> [What is being asked]: Repeat the listing below exactly from the line with "Nasza strona korzysta z plików" through its last line. Skip every picture.

> [Supplied data]:
★ ★ ★ ★ ★ ★ ★
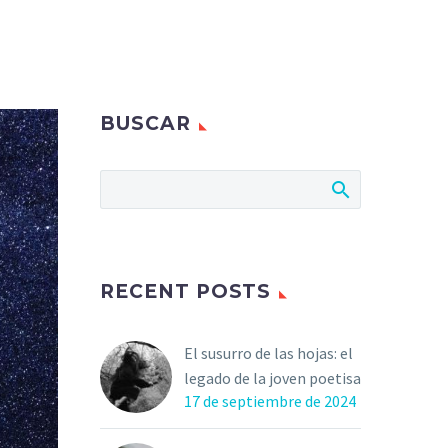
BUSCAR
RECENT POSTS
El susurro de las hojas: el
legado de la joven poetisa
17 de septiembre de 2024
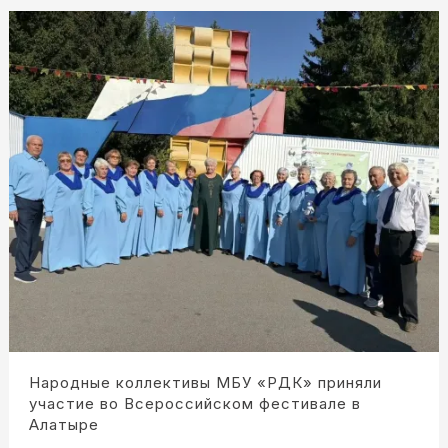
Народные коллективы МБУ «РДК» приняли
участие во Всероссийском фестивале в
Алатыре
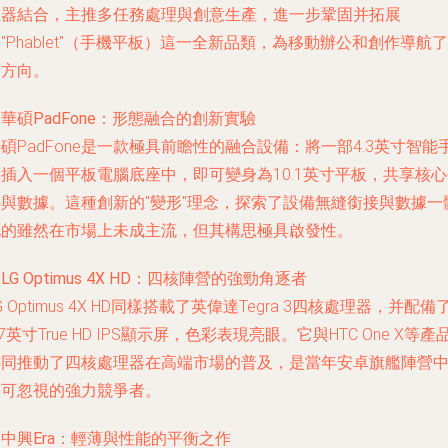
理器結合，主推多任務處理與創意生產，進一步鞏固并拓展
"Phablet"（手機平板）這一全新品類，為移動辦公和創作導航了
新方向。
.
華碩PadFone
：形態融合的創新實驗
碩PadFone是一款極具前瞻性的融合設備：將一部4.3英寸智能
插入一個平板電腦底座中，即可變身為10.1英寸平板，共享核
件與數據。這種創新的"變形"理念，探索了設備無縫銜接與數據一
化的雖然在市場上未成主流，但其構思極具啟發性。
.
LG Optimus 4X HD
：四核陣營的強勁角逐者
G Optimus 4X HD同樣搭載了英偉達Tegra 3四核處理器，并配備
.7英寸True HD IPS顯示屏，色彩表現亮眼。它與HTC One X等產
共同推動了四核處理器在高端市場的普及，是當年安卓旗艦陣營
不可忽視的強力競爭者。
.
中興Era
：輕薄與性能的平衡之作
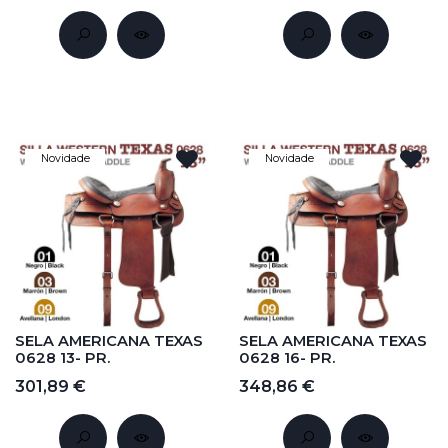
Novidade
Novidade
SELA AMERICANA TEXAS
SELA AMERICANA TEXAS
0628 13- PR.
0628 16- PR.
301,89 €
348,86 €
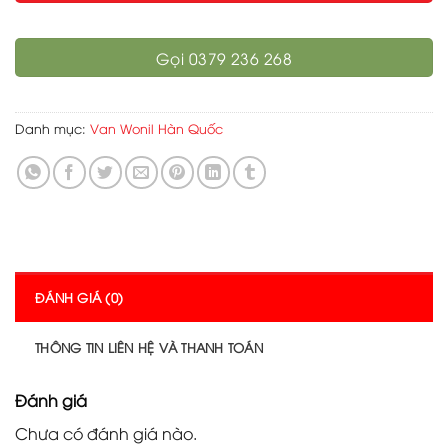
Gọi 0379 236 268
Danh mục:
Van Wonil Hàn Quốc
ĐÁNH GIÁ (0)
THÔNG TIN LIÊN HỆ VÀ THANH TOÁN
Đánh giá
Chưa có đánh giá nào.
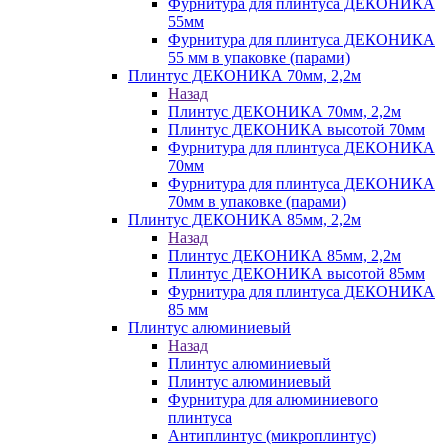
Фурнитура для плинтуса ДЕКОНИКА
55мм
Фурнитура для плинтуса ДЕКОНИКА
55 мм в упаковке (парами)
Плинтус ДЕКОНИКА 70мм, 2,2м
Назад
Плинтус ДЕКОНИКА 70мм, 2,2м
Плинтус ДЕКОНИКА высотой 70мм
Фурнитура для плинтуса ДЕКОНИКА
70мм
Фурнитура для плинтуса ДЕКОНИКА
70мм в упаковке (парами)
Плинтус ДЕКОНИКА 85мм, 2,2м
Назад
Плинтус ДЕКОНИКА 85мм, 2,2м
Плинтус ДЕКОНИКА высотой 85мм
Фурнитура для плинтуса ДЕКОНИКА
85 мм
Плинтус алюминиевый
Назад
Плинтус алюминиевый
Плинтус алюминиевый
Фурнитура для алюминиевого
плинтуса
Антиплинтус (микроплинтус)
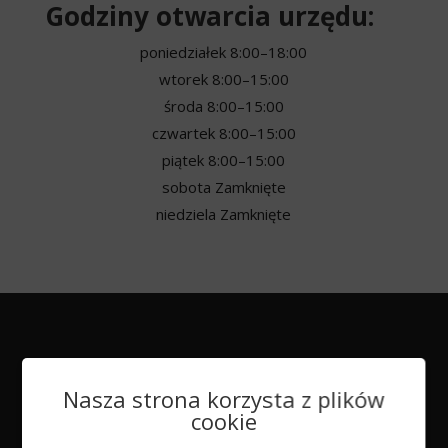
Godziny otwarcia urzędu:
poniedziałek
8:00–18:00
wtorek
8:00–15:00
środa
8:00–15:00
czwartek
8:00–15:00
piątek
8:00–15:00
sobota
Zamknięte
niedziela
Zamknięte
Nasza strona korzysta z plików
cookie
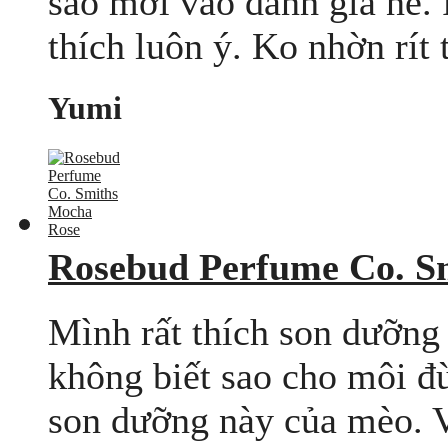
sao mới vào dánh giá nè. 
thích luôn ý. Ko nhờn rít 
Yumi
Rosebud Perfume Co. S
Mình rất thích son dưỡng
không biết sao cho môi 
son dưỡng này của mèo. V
★ ★ ★ ★ ★ ★ ★
> [Result]:
Nasza strona korzysta z plików
cookie
sao mới vào dánh giá nè. 
thích luôn ý. Ko nhờn rít 
Yumi
Rosebud Perfume Co. S
Mình rất thích son dưỡng
không biết sao cho môi 
son dưỡng này của mèo. V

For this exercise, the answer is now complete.